CellBender is a software package for eliminating technical artifacts from high-throughput single-cell RNA sequencing (scRNA-seq) data.
Allocate an interactive session and run the program.
Sample session (user input in bold):
Please note cellbender is compute intensive and needs sufficient memory allocation
[user@biowulf ~]$ sinteractive --gres=gpu:a100:1 --cpus-per-task=8
salloc: Pending job allocation 13632637
salloc: job 13632637 queued and waiting for resources
salloc: job 13632637 has been allocated resources
salloc: Granted job allocation 13632637
salloc: Waiting for resource configuration
salloc: Nodes cn4308 are ready for job
[user@cn4308]$ module load cellbender
[+] Loading cellbender 0.3.1 on cn4308
[+] Loading singularity 4.0.1 on cn4308
[+] Loading python 3.10 ...
[user@cn4308]$ cellbender -h
usage: cellbender [-h] [-v] {remove-background} ...

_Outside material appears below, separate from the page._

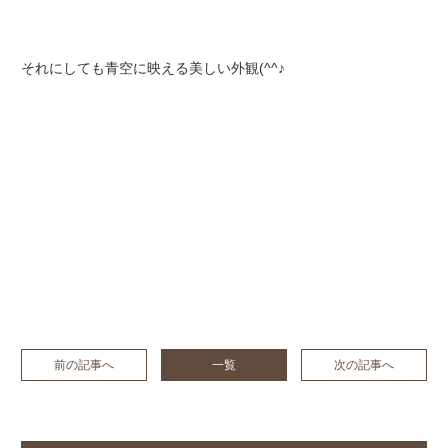
それにしても青空に映える美しい外観(^^♪
前の記事へ
一覧
次の記事へ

CellBender is a software package for eliminating technical artifacts from
high-throughput single-cell RNA sequencing (scRNA-seq) data.
optional arguments:
-h, --help show this help message and exit
-v, --version show program's version number and exit
sub-commands:
valid cellbender commands
{remove-background}
remove-background Remove background ambient RNA and barcode-swapped reads
from a count matrix, producing a new count matrix and
determining which barcodes contain real cells.
#copy over example data
[user@cn4308]$ cp -a /usr/local/apps/cellbender/example-inputs .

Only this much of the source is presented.